Antoni Hurtado,1 Tomàs Pinós,1 Anna Barbosa-Desongles,1 Sandra López-Avilés,2 Jordi Barquinero,3 Jordi Petriz,1 Albert Santamaria-Martínez,1 Joan Morote,4 Inés de Torres,5 Joaquim Bellmunt,6 Jaume Reventós,1 and Francina Munell1

1Unitat de Recerca Biomèdica, Institut de Recerca, Hospital Universitari Vall d’Hebrón, 8035 Barcelona, Spain
2Departatment de Biologia Cellular i Anatomia Patológica, Facultat de Medicina, Universitat de Barcelona, Hospital Clínic, 08036 Barcelona, Spain
3Unitat de Diagnostic i Terapia Molecular, Banc de Sang i Teixits, 08035 Barcelona, Spain
4Servei d'Urologia, Hospital Universitari Vall d’Hebrón, 08035 Barcelona, Spain
5Servei d'Anatomia Patológica, Hospital Universitari Vall d’Hebrón, 08035 Barcelona, Spain
6Servei d'Oncologia, Hospital Universitari Vall d’Hebrón, 08035 Barcelona, Spain

Copyright © 2008 Hindawi Publishing Corporation and the authors. This is an open access article distributed under the Creative Commons Attribution License, which permits unrestricted use, distribution, and reproduction in any medium, provided the original work is properly cited.

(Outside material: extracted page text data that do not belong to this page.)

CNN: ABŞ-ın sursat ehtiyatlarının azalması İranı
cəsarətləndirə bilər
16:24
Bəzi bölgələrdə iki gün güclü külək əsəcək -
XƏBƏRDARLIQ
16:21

Background: It is well known that estrogens regulate cell cycle progression, but the specific contributions and mechanisms of action of the estrogen receptor beta (ERβ) remain elusive.

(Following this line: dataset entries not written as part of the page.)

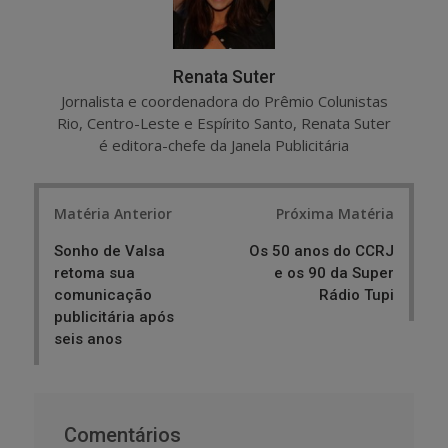
Renata Suter
Jornalista e coordenadora do Prêmio Colunistas
Rio, Centro-Leste e Espírito Santo, Renata Suter
é editora-chefe da Janela Publicitária
Post
Matéria Anterior
Próxima Matéria
navigation
Sonho de Valsa
Os 50 anos do CCRJ
retoma sua
e os 90 da Super
comunicação
Rádio Tupi
publicitária após
seis anos
Comentários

Methods: We have analyzed the levels of ERβ1 and ERβ2 throughout the cell cycle, as well as the mechanisms of action and the consequences of the over-expression of ERβ1 in the human prostate cancer LNCaP cell line.

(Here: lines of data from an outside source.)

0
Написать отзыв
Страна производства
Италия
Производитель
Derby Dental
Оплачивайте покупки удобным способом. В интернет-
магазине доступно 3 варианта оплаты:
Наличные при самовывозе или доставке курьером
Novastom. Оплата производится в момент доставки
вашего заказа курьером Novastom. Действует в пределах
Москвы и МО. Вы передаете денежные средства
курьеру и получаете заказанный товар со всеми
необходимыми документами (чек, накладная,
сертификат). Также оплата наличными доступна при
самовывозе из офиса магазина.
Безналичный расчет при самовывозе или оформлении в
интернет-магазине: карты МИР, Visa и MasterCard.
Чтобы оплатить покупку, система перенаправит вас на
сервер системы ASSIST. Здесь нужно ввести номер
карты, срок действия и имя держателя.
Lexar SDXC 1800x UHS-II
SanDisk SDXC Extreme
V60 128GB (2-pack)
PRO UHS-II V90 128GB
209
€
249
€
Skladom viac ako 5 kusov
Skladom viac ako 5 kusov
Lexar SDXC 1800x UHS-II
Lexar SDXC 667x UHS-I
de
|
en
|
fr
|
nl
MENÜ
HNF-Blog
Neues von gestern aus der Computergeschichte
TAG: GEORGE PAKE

Results: Both ERβ1 mRNA and protein expression increased from the G1 to the S phase and decreased before entering the G2/M phase, whereas ERβ2 levels decreased during the S phase and increased in the G2/M phase. ERβ1 protein was detected in both the nuclear and non-nuclear fractions, and ERβ2 was found exclusively in the nucleus. Regarding the mechanisms of action, endogenous ERβ was able to activate transcription via ERE during the S phase in a ligand-dependent manner, whereas no changes in AP1 and NFκB transactivation were observed after exposure to estradiol or the specific inhibitor ICI 182,780. Over-expression of either wild type ERβ1 or ERβ1 mutated in the DNA-binding domain caused an arrest in early G1. This arrest was accompanied by the interaction of over-expressed ERβ1 with c-Jun N-terminal protein kinase 1 (JNK1) and a decrease in c-Jun phosphorylation and cyclin D1 expression. The administration of ICI impeded the JNK1–ERβ1 interaction, increased c-Jun phosphorylation and cyclin D1 expression and allowed the cells to progress to late G1, where they became arrested.

Conclusions: Our results demonstrate that, in LNCaP prostate cancer cells, both ERβ isoforms are differentially expressed during the cell cycle and that ERβ regulates the G1 phase by a non-genomic mechanism.